News Releases from Region 10
EPA Settles with Omak, WA lumber mill for repeatedly violating federal clean air rules
(Seattle – July 21, 2016) PNW Wind Down LLC, will pay an $89,000 penalty for repeatedly violating federal clean air rules while leasing and operating a tribally owned facility on the Colville Reservation in Omak, Washington. The facility is a lumber mill that produced plywood veneer from raw timber. The predecessor company was known as Omak Wood Products.
In a settlement announced today by the U.S. Environmental Protection Agency, EPA alleges that PNW Wind Down LLC exceeded permitted opacity limits during an emissions source test, failed to abide by the terms and conditions of a compliance order that the company agreed to, and did not submit a complete response to an Information Request issued by EPA under the Clean Air Act.
The facility, owned by the Confederated Tribes of the Colville Reservation and leased and operated by Omak Wood Products LLC, the predecessor to PNW Wind Down LLC, re-started in September 2013 after being shut-down for several years. EPA and Colville Tribal Air Quality staff received multiple complaints of heavy smoke and particulate pollution from local residents after the facility resumed operations. Following these complaints, EPA provided several months of extensive technical and compliance assistance to the facility.
Despite EPA’s assistance, the facility failed to come into compliance and EPA issued an initial Notice of Violation in December 2013. To address those violations, EPA and the facility entered into an Administrative Compliance Order on Consent in March 2014. After additional problems arose, EPA issued a formal Information Request in November 2014, then a second Notice of Violation in April 2015, prior to initiating the current penalty action.
According to Ed Kowalski, Director of EPA Region 10's Office of Compliance and Enforcement, “Operating a facility before air pollution controls are fully in place and effective, violating the terms of a compliance order, and not responding accurately to an Information Request are serious violations that we enforce aggressively. Companies operating air pollution sources on tribal lands will be held to the same Clean Air Act standards as those operating outside of a reservation,” said Kowalski.

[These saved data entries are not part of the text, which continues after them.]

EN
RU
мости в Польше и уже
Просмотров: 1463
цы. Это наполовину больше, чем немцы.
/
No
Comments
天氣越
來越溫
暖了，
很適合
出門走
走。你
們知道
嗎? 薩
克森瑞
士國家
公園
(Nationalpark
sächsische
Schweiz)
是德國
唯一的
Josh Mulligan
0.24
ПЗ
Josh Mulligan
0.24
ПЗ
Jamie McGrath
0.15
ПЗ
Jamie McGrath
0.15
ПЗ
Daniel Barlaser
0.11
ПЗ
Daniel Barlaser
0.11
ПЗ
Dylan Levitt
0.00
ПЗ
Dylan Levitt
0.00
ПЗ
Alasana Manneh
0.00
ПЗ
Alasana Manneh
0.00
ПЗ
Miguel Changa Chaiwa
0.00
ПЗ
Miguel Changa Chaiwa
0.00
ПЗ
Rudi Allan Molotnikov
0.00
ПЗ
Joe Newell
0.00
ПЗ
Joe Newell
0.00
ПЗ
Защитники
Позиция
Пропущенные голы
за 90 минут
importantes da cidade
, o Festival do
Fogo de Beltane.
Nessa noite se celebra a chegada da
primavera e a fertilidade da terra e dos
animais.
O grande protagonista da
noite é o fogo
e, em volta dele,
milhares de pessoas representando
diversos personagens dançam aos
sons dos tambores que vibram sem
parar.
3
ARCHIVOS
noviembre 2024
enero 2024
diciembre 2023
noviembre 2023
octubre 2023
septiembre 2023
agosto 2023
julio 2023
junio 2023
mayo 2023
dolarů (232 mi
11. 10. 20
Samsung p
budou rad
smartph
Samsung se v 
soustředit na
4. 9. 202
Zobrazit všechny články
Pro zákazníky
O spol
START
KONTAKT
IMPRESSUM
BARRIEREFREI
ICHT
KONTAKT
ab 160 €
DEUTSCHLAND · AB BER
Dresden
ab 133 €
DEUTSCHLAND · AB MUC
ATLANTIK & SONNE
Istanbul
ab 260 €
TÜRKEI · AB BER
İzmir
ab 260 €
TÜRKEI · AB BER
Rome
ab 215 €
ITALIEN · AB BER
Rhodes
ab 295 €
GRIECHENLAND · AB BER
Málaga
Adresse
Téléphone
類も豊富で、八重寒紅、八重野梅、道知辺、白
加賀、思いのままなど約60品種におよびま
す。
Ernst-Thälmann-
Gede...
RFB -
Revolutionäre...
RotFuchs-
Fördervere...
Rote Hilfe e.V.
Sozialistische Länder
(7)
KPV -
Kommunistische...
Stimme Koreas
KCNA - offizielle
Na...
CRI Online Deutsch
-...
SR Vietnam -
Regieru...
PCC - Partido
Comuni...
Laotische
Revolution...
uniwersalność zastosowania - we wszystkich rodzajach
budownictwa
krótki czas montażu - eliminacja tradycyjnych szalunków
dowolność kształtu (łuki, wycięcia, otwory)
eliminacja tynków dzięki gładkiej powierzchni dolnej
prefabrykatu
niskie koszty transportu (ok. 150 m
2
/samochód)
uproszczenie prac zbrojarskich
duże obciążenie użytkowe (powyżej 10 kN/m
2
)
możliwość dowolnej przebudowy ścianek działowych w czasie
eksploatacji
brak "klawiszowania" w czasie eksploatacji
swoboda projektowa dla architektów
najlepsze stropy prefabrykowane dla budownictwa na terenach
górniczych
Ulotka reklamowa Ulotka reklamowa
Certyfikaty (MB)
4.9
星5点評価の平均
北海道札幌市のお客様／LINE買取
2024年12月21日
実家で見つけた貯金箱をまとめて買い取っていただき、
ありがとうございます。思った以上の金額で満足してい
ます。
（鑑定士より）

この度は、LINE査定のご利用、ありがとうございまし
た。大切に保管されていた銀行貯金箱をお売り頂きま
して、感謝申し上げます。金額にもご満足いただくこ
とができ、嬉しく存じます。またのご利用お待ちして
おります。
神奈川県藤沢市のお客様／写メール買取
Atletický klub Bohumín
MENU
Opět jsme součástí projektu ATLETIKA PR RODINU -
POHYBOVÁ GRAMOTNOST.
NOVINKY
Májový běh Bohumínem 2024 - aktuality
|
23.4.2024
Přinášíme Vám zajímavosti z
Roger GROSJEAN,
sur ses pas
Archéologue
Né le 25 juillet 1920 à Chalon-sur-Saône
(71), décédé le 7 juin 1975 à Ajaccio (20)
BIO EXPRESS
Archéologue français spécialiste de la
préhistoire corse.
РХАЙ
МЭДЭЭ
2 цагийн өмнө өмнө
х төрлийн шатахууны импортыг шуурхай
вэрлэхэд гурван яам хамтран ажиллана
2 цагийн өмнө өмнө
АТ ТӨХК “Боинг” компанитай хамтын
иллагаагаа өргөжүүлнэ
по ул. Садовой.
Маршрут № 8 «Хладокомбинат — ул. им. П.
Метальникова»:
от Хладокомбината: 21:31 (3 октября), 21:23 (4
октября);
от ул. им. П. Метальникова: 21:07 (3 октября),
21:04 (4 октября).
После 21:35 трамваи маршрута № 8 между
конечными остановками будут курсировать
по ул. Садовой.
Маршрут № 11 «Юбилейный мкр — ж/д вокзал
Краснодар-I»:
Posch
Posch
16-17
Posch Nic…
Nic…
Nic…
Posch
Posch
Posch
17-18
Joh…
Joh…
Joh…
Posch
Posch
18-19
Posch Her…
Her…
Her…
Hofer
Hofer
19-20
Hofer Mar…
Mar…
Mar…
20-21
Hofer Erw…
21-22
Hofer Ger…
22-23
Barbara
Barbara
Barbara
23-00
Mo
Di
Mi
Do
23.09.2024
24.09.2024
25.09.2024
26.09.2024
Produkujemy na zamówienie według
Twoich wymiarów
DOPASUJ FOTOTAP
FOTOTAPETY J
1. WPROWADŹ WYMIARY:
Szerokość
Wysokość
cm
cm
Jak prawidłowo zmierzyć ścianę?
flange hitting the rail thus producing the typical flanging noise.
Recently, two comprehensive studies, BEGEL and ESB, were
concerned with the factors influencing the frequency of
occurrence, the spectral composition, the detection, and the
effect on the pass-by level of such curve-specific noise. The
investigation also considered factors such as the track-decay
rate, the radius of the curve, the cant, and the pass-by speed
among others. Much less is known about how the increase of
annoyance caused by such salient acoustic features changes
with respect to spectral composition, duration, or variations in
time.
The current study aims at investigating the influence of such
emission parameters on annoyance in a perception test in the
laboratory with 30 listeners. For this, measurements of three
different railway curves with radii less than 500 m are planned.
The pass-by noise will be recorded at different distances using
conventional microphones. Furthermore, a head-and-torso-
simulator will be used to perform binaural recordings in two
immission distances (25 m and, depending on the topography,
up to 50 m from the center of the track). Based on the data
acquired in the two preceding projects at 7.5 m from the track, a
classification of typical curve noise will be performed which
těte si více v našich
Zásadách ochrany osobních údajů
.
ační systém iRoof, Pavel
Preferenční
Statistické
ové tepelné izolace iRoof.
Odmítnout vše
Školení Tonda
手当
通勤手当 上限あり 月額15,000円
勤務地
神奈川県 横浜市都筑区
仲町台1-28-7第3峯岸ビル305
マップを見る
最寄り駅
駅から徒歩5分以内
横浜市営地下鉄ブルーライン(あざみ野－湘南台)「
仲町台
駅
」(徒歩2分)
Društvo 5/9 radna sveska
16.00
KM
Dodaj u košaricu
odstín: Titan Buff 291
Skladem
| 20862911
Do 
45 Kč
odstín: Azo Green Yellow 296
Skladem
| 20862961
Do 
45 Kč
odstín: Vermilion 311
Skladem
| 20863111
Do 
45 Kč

The Federal Air Rules for Reservations protect human health and the environment for approximately 200,000 people living and working on and near reservations in the Pacific Northwest. Before these rules were passed, very few basic air quality rules applied to tribal reservations under the federal Clean Air Act because state and local air agencies do not have authority to administer their rules on Indian lands.